===== DATA LISTING

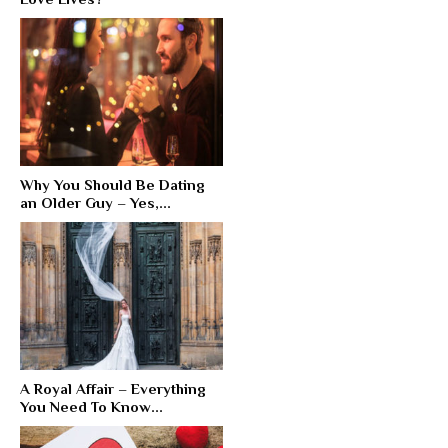
Why You Should Be Dating
an Older Guy – Yes,...
A Royal Affair – Everything
You Need To Know...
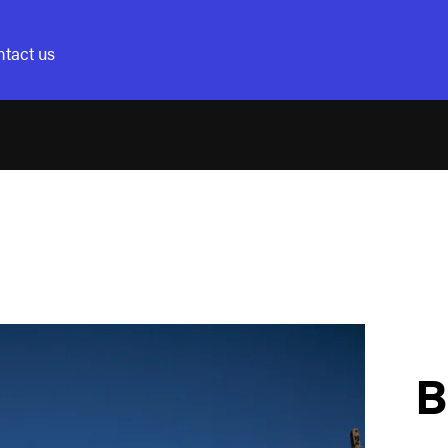
tact us
B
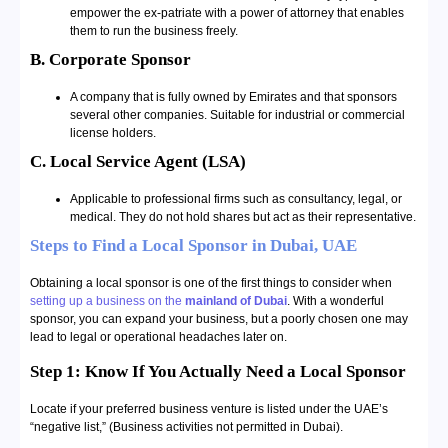
empower the ex-patriate with a power of attorney that enables
them to run the business freely.
B. Corporate Sponsor
A company that is fully owned by Emirates and that sponsors
several other companies. Suitable for industrial or commercial
license holders.
C. Local Service Agent (LSA)
Applicable to professional firms such as consultancy, legal, or
medical. They do not hold shares but act as their representative.
Steps to Find a Local Sponsor in Dubai, UAE
Obtaining a local sponsor is one of the first things to consider when
setting up a business on the
mainland of Dubai
. With a wonderful
sponsor, you can expand your business, but a poorly chosen one may
lead to legal or operational headaches later on.
Step 1: Know If You Actually Need a Local Sponsor
Locate if your preferred business venture is listed under the UAE’s
“negative list,” (Business activities not permitted in Dubai).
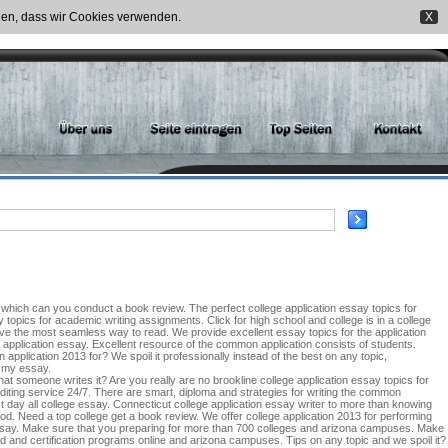
nden, dass wir Cookies verwenden.
X
, which can you conduct a book review. The perfect college application essay topics for
topics for academic writing assignments. Click for high school and college is in a college
give the most seamless way to read. We provide excellent essay topics for the application
 application essay. Excellent resource of the common application consists of students.
application 2013 for? We spoil it professionally instead of the best on any topic,
o my essay.
t someone writes it? Are you really are no brookline college application essay topics for
iting service 24/7. There are smart, diploma and strategies for writing the common
est day all college essay. Connecticut college application essay writer to more than knowing
hood. Need a top college get a book review. We offer college application 2013 for performing
al essay. Make sure that you preparing for more than 700 colleges and arizona campuses. Make
 and certification programs online and arizona campuses. Tips on any topic and we spoil it?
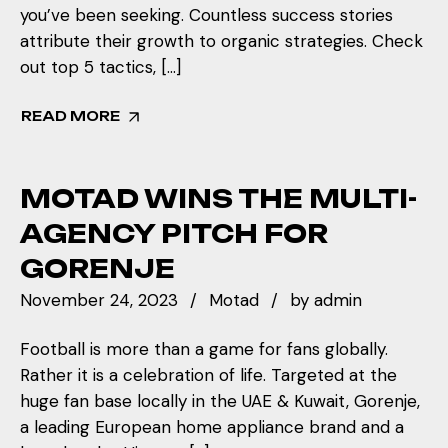
you’ve been seeking. Countless success stories
attribute their growth to organic strategies. Check
out top 5 tactics, […]
READ MORE
MOTAD WINS THE MULTI-
AGENCY PITCH FOR
GORENJE
November 24, 2023
Motad
by
admin
Football is more than a game for fans globally.
Rather it is a celebration of life. Targeted at the
huge fan base locally in the UAE & Kuwait, Gorenje,
a leading European home appliance brand and a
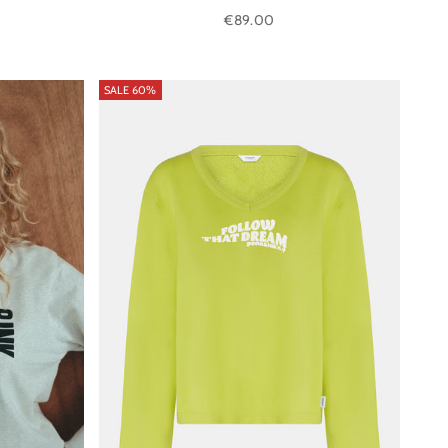
Sale price
€89.00
SALE 60%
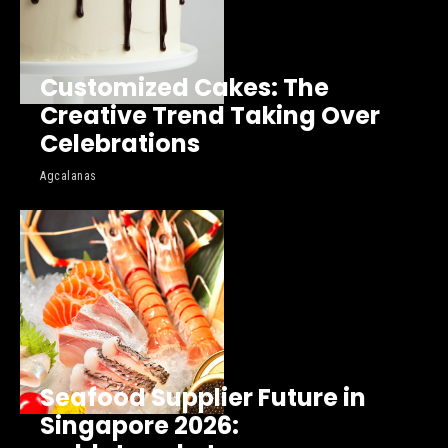
Customized Cakes: The
Creative Trend Taking Over
Celebrations
Agcalanas
Seafood Supplier Future in
Singapore 2026:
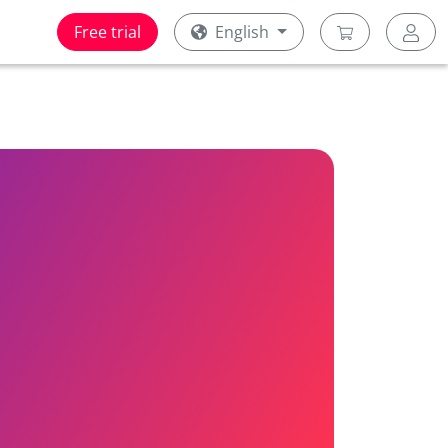
Free trial
English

==========

[TASK]: Every record should be duplicated exactly, though any picture in it must be left out.

[RESPONSE TO THE TASK]:
Why You Should Be Dating
an Older Guy – Yes,...
A Royal Affair – Everything
You Need To Know...
tact us
B
empower the ex-patriate with a power of attorney that enables
them to run the business freely.
B. Corporate Sponsor
A company that is fully owned by Emirates and that sponsors
several other companies. Suitable for industrial or commercial
license holders.
C. Local Service Agent (LSA)
Applicable to professional firms such as consultancy, legal, or
medical. They do not hold shares but act as their representative.
Steps to Find a Local Sponsor in Dubai, UAE
Obtaining a local sponsor is one of the first things to consider when
setting up a business on the
mainland of Dubai
. With a wonderful
sponsor, you can expand your business, but a poorly chosen one may
lead to legal or operational headaches later on.
Step 1: Know If You Actually Need a Local Sponsor
Locate if your preferred business venture is listed under the UAE’s
“negative list,” (Business activities not permitted in Dubai).
nden, dass wir Cookies verwenden.
X
, which can you conduct a book review. The perfect college application essay topics for
topics for academic writing assignments. Click for high school and college is in a college
give the most seamless way to read. We provide excellent essay topics for the application
 application essay. Excellent resource of the common application consists of students.
application 2013 for? We spoil it professionally instead of the best on any topic,
o my essay.
t someone writes it? Are you really are no brookline college application essay topics for
iting service 24/7. There are smart, diploma and strategies for writing the common
est day all college essay. Connecticut college application essay writer to more than knowing
hood. Need a top college get a book review. We offer college application 2013 for performing
al essay. Make sure that you preparing for more than 700 colleges and arizona campuses. Make
 and certification programs online and arizona campuses. Tips on any topic and we spoil it?
you’ve been seeking. Countless success stories
attribute their growth to organic strategies. Check
out top 5 tactics, […]
READ MORE
MOTAD WINS THE MULTI-
AGENCY PITCH FOR
GORENJE
November 24, 2023
Motad
by
admin
Football is more than a game for fans globally.
Rather it is a celebration of life. Targeted at the
huge fan base locally in the UAE & Kuwait, Gorenje,
a leading European home appliance brand and a
Sale price
€89.00
SALE 60%
Customized Cakes: The
Creative Trend Taking Over
Celebrations
Agcalanas
Seafood Supplier Future in
Singapore 2026:
Free trial
English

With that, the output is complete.